Wpis z mikrobloga

#anonimowemirkowyznania
Chyba w tym roku zacznę kandydować do nagrody przegrywa albo #!$%@? roku. Jakiś czas temu, pewnie będzie już z 4 miesiące zerwaliśmy z dziewczyną. W zgodzie, bez spin, po prostu nie układało się od dłuższego czasu. Pierwszy błąd, że wciąż utrzymywaliśmy kontakt i stworzyliśmy coś na miarę niedorozwiniętej przyjaźni z zespołem downa i tourretem. No ale utrzymywaliśmy kontakt, pisaliśmy.

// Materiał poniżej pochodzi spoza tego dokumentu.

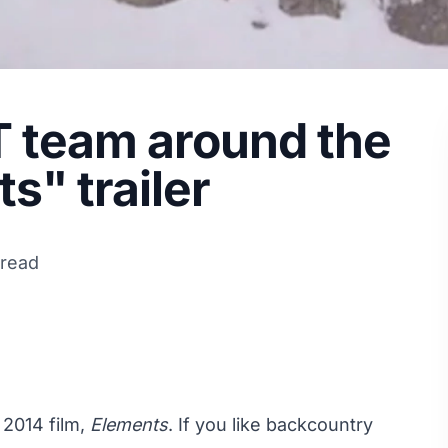
T team around the
s" trailer
 read
s 2014 film,
Elements
. If you like backcountry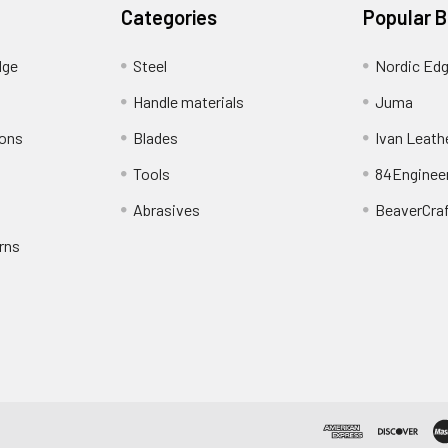
Categories
Popular 
dge
Steel
Nordic Ed
Handle materials
Juma
ions
Blades
Ivan Leath
Tools
84Enginee
Abrasives
BeaverCra
rns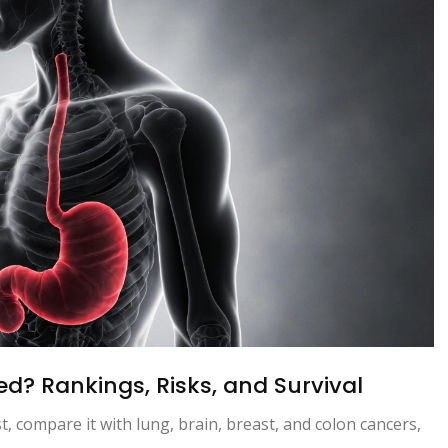
d? Rankings, Risks, and Survival
t, compare it with lung, brain, breast, and colon cancers,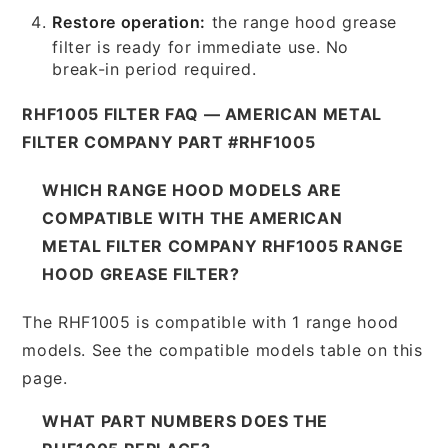
Restore operation:
the range hood grease
filter is ready for immediate use. No
break-in period required.
RHF1005 FILTER FAQ — AMERICAN METAL
FILTER COMPANY PART #RHF1005
WHICH RANGE HOOD MODELS ARE
COMPATIBLE WITH THE AMERICAN
METAL FILTER COMPANY RHF1005 RANGE
HOOD GREASE FILTER?
The RHF1005 is compatible with 1 range hood
models. See the compatible models table on this
page.
WHAT PART NUMBERS DOES THE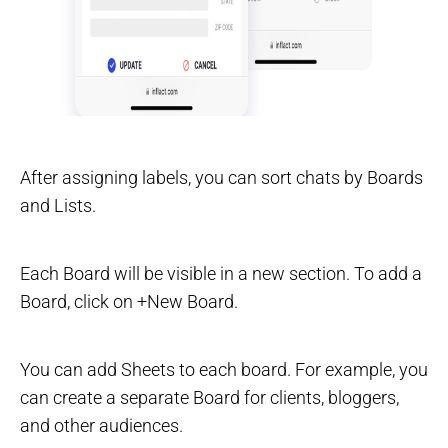
After assigning labels, you can sort chats by Boards
and Lists.
Each Board will be visible in a new section. To add a
Board, click on +New Board.
You can add Sheets to each board. For example, you
can create a separate Board for clients, bloggers,
and other audiences.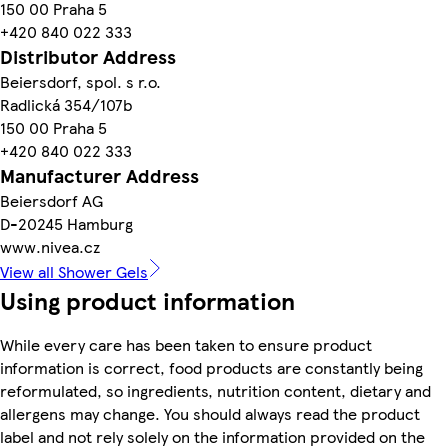
150 00 Praha 5
+420 840 022 333
Distributor Address
Beiersdorf, spol. s r.o.
Radlická 354/107b
150 00 Praha 5
+420 840 022 333
Manufacturer Address
Beiersdorf AG
D-20245 Hamburg
www.nivea.cz
View all Shower Gels
Using product information
While every care has been taken to ensure product
information is correct, food products are constantly being
reformulated, so ingredients, nutrition content, dietary and
allergens may change. You should always read the product
label and not rely solely on the information provided on the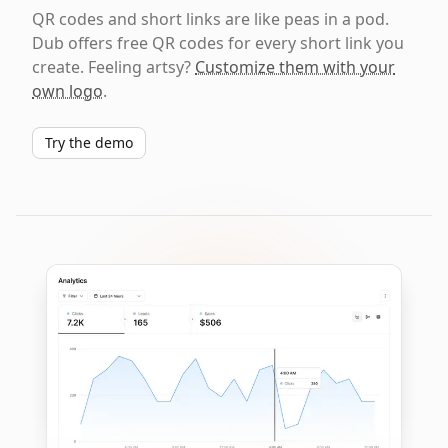
QR codes and short links are like peas in a pod.
Dub offers free QR codes for every short link you
create. Feeling artsy?
Customize them with your
own logo
.
Try the demo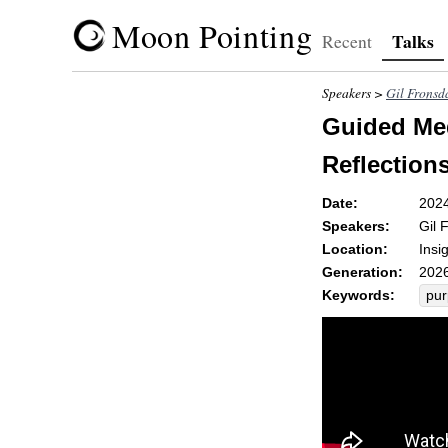
Moon Pointing
Talks
Recent
Speakers >
Gil Fronsd
Guided Med
Reflections
Date:
202
Speakers:
Gil 
Location:
Insi
Generation:
2026
Keywords:
pu
tas
ben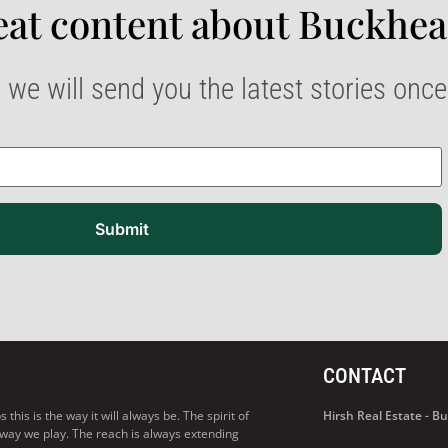
at content about Buckhea
 we will send you the latest stories onc
Submit
CONTACT
his is the way it will always be. The spirit of
Hirsh Real Estate - 
 way we play. The reach is always extending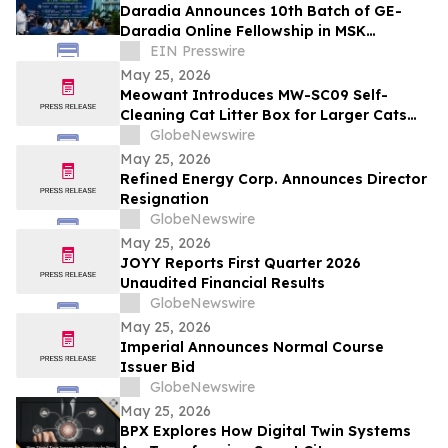
Daradia Announces 10th Batch of GE-
Daradia Online Fellowship in MSK
Ultrasound in Pain Medicine
EIN Presswire
May 25, 2026
Meowant Introduces MW-SC09 Self-
Cleaning Cat Litter Box for Larger Cats
and Multi-Cat Homes
GlobeNewswire
May 25, 2026
Refined Energy Corp. Announces Director
Resignation
GlobeNewswire
May 25, 2026
JOYY Reports First Quarter 2026
Unaudited Financial Results
GlobeNewswire
May 25, 2026
Imperial Announces Normal Course
Issuer Bid
GlobeNewswire
May 25, 2026
BPX Explores How Digital Twin Systems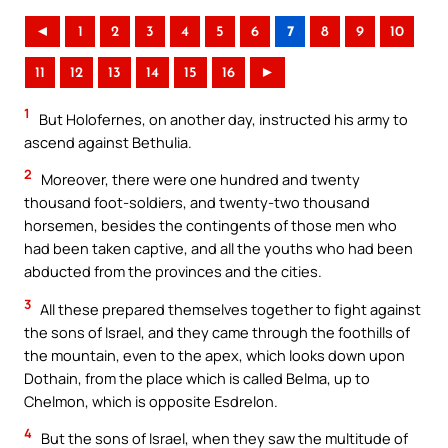
◄
1
2
3
4
5
6
7
8
9
10
11
12
13
14
15
16
►
1
But Holofernes, on another day, instructed his army to
ascend against Bethulia.
2
Moreover, there were one hundred and twenty
thousand foot-soldiers, and twenty-two thousand
horsemen, besides the contingents of those men who
had been taken captive, and all the youths who had been
abducted from the provinces and the cities.
3
All these prepared themselves together to fight against
the sons of Israel, and they came through the foothills of
the mountain, even to the apex, which looks down upon
Dothain, from the place which is called Belma, up to
Chelmon, which is opposite Esdrelon.
4
But the sons of Israel, when they saw the multitude of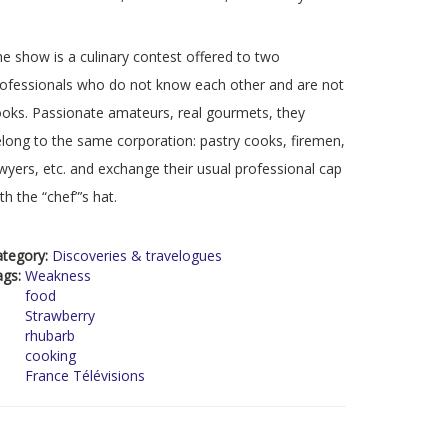
e show is a culinary contest offered to two
ofessionals who do not know each other and are not
oks. Passionate amateurs, real gourmets, they
long to the same corporation: pastry cooks, firemen,
wyers, etc. and exchange their usual professional cap
th the “chef”’s hat.
ategory:
Discoveries & travelogues
ags:
Weakness
food
Strawberry
rhubarb
cooking
France Télévisions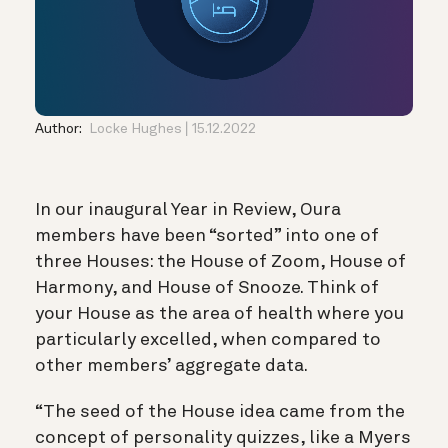
Author:
Locke Hughes
15.12.2022
In our inaugural Year in Review, Oura
members have been “sorted” into one of
three Houses: the House of Zoom, House of
Harmony, and House of Snooze. Think of
your House as the area of health where you
particularly excelled, when compared to
other members’ aggregate data.
“The seed of the House idea came from the
concept of personality quizzes, like a Myers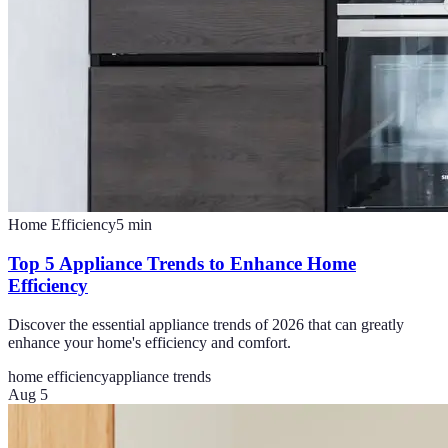
Home Efficiency
5
min
Top 5 Appliance Trends to Enhance Home
Efficiency
Discover the essential appliance trends of 2026 that can greatly
enhance your home's efficiency and comfort.
home efficiency
appliance trends
Aug 5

Czasem (głównie ja) wylewałem jakieś żale, za które przepraszałem. Ona się spotykała z innymi facetami, ja siedziałem w domu, grałem w league of depresja. Miałem najgorsze myśli, nic nie szło w moim życiu jak chciałem, praca, rodzina. Jak jedna rzecz idzie po grudzie, to zwykle reszta rzeczy idzie w ślad tej jednej. Wszystko się sypało. Ona poznała kogoś, ja w końcu też. Moja nowa dziewczyna jest cudowna, wspaniała, taka jaką zawsze chciałem mieć, z charakteru. Z wyglądem jest trochę gorzej, ale nie ma tragedii. Z była wciąż utrzymywałem kontakt. Raz na dwa tygodnie pisaliśmy, raz na jakiś czas gadaliśmy przez telefon bardzo długo. Jej facet i moja kobieta o tym nie wiedzą. Ostatnio w naszych związkach coś zaczyna źle się dziać. U niej są problemy, a u mnie ja wyszukuje problemy na siłę, chociaż zajebiście mi się z moją nową układa. No i tak słowo do słowa, z byłą zaczęliśmy pisać codziennie ze sobą. Puenta przegrywa jest taka, że zostałem doradcą związkowym mojej byłej dziewczyny i pomagam jej w tym, żeby ona mogła być szczęśliwa w swoim nowym związku, tym samym licząc na to że to jednak wszystko spadnie z rowerka, zostanie sama i zatęskni za mną i wróci... A ona pomaga mi w tym, żebym ja się oswoił w swoim związku i żebym był starym sobą i żebym był szczęśliwy. Dodam tylko na koniec, że ja serio jestem z tą nową dziewczyną szczęśliwy, jeżeli jestem blisko niej. Jak tylko wrócę do domu albo siedzę w pracy wynajduje milion problemów co mi nie leży w tym wszystkim. Pierwszy raz jestem w takiej sytuacji, że wszystko mi się w życiu układa, jestem w związku, w którym zawsze chciałem być, jestem zadowolony, ale jednak jestem nieszczęśliwy i czegoś mi brakuje. Za nic nie wiem, czego mi brakuje, chociaż się domyślam i chyba po prostu boję się powiedzieć to na głos. Chcę żeby moja nowa dziewczyna była szczęśliwa i robię wszystko żeby tak się stało, ale ja nie wiem czy to bardziej robię dla niej czy dla siebie...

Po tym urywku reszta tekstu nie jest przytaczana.